Publication information
- Publisher: Marvel Comics
- First appearance: Incredible Hulk #3 (September 1962)
- Created by: Stan Lee Steve Ditko

In-story information
- Alter ego: Bruce Olafsen
- Team affiliations: Circus of Crime
- Notable aliases: Bruto
- Abilities: Skilled wrestler

= Strongman (character) =

Fictional comic book characters

The Strongman is the name of three characters appearing in American comic books published by Marvel Comics.

==Publication history==
The Bruce Olafson incarnation of Strongman first appeared in The Incredible Hulk #3 (September 1962) as a member of the Circus of Crime, and was created by Stan Lee and Steve Ditko. The character subsequently appears in The Amazing Spider-Man #16 (September 1964), The Avengers #22 (November 1965), Thor #145 (October 1967), Ghost Rider #72-73 (September–October 1982), The Sensational She-Hulk #1 (May 1989), and X-Men and Power Pack #3 (February 2006). The Strongman appeared as part of the "Circus of Crime" entry in the Official Handbook of the Marvel Universe Deluxe Edition #2.

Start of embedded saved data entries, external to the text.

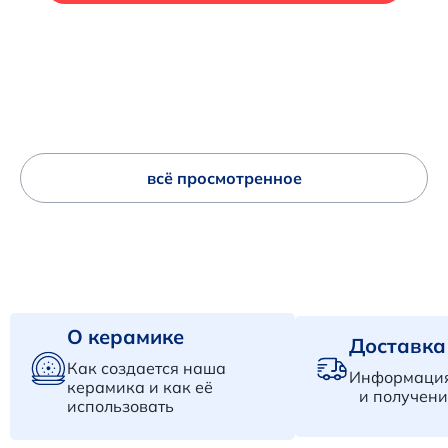
всё просмотренное
О керамике
Доставка
Как создается наша
Информация
керамика и как её
и получени
использовать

==Fictional character biography==
===Bruce Olafsen===

Bruce Olafsen was born in Stockholm, Sweden, but later came to the United States and became a naturalized American citizen. As a longtime member of the criminal organization Circus of Crime, Olafsen works as a circus strongman and weight-lifter. He has particularly strong biceps and teeth.

Bruto first assists the Circus of Crime in hypnotizing and robbing the people who attended the circus, with Rick Jones being among their victims. When Hulk comes bursting through the tent, Strongman and the rest of the Circus of Crime attack Hulk, who is hypnotized by the Ringmaster. The next day, Hulk escapes Ringmaster's control and defeats the Circus of Crime before leaving with Rick.

Strongman is later seen with Ringmaster when he hypnotizes Daredevil into serving him. Spider-Man manages to break Daredevil free of the hypnosis as they both defeat the Circus of Crime.

Strongman is seen at the Circus of Crime when Hawkeye, Quicksilver, and Scarlet Witch intend to join the circus, unaware that it is a front. Strongman and the Circus flee, claiming that the three superheroes were trying to rob them.

After Strongman strains himself trying to lift an elephant, Ringmaster holds auditions for a temporary strongman to cover for him.

Strongman is present when Ringmaster forces Black Goliath to join the Circus of Crime and hypnotizes Power Man as well. After the hypnosis is undone, Power Man battles the rest of the Circus of Crime and frees Black Goliath from their control. The two then turn the hypnosis effect on the Circus of Crime and leave them for the police.

In Secret Empire, Strongman and the Circus of Crime join Helmut Zemo's Army of Evil.

===Percy Van Norton===
Percy Van Norton took a serum which made him into a "perfect human" with a range of superhuman abilities. Although he started out fighting crime, something went wrong and he turned bad, resulting in him becoming a Nazi and joining the Battle-Axis. Van Norton joins the Battle-Axis in their fight against the Invaders. At the end of the battle, Van Norton and the other Battle-Axis members are defeated and captured.

Strongman is based on the Golden Age character of the same name, who first appeared in Crash Comics #2 (May 1940) and had since fallen into the public domain.

===Spider-Squad's Strongman===
The third Strongman appears as a member of the Spider-Squad, who Anton DeLionatus used in a failed attempt to gain money before being defeated by Spider-Man.

==Powers and abilities==
The Bruce Olafsen incarnation of Strongman has no superhuman powers, but is strong and a skilled wrestler.

The Percy Van Norton incarnation of Strongman possesses superhuman physical abilities derived from drugs.

==In other media==
- The Bruce Olafsen incarnation of Strongman appears in the Spider-Man episode "Carnival of Crime".
- The Bruce Olafsen incarnation of Strongman appears in the Avengers Assemble episode "Crime and Circuses", voiced by Adrian Pasdar.